It’s June. That means I’ve had my iPhone for about four months and it has already become extremely hard to live without. In fact, I have no intention of trying to live without it. Not only does it sit in my pocket for most of the day, it recharges right next to my bed every evening. In short, you can have my iPhone when you pry it out of my cold, internet deprived, hands.

On the other hand, one of the single best things about the iPhone is the Apple App Store. And what could be better than sharing out a list of my favorite apps?

So here’s my list of favorite apps, in no particular order. Rather, these are the ones that I use on a regular basis; these are the apps I go to as primary functions in my phone.

Bloom – Brian Eno’s ambient music maker is a fantastic bit of stress relief kit. The interface is simple, clean, and, if I may say so, pretty. When launched, the app gives the user a blank field of pastel color. Touching the screen will produce a chime or bell, whose pitch and tone vary with where on the screen the user has touched. Generally, the pitch is lower at the bottom of the screen and higher at the top, with tone density going from heavy to light when going from right to left on the screen. Once a sound is produced it repeats itself, along with any others produced in short loops creating ambient, atonal rhythms from the touches the user has made. And the loops can be quite beautiful, and totally relaxing in a very zen way. I find it works beautifully as stress relief during a hard day.
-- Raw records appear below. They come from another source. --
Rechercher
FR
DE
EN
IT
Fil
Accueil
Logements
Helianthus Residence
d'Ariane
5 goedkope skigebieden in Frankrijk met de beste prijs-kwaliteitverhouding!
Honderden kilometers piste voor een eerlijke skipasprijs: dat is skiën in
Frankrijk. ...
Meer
If I can find just five minutes along to play with Bloom, things seem much more workable.

Tweetie – A very functional Twitter client, this is probably the one app I use more than any other. (Yes, I am a Twitter fiend.) What I like about this particular client as opposed to the dozens of others available is the interface. I found it very easy to become used to, almost to the point of preferring it to actually using my computer.

Google – How anyone can live without Google at this point is completely beyond me. In addition to gMail, I am a fervent devotee of both Google Reader and Google Docs and I can get all three of those services through the Google app.
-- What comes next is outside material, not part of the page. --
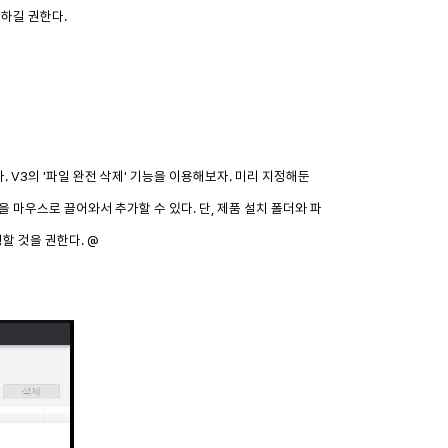
하길 권한다.
 V3의 '파일 완전 삭제' 기능을 이용해보자. 미리 지정해둔
 마우스로 끌어와서 추가할 수 있다. 단, 제품 설치 폴더와 파
할 것을 권한다. @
Kanji – As anyone who has studied Japanese can tell you, Kanji are one of the hardest aspects of becoming proficient in the language. This app is quite simple, but brilliantly designed. The visual interface is based on Tuttle’s Kanji Cards, with each screen focusing on one kanji. Touching the screen brings up additional information, including the various readings and words that use that character. There is an option in the top right to mark wether or not the kanji has been memorized or not. (It is also uncheckable in case the user has forgotten a kanji or two.) The other great aspect of this app is the organization of the “cards” based on JLPT level or Japanese school grade level. This is just a must have app for anyone who’s studying the language.

Kotoba – Another app I use everyday for studying, Kotoba is, simply, a very good dictionary for Japanese to English and vice versa.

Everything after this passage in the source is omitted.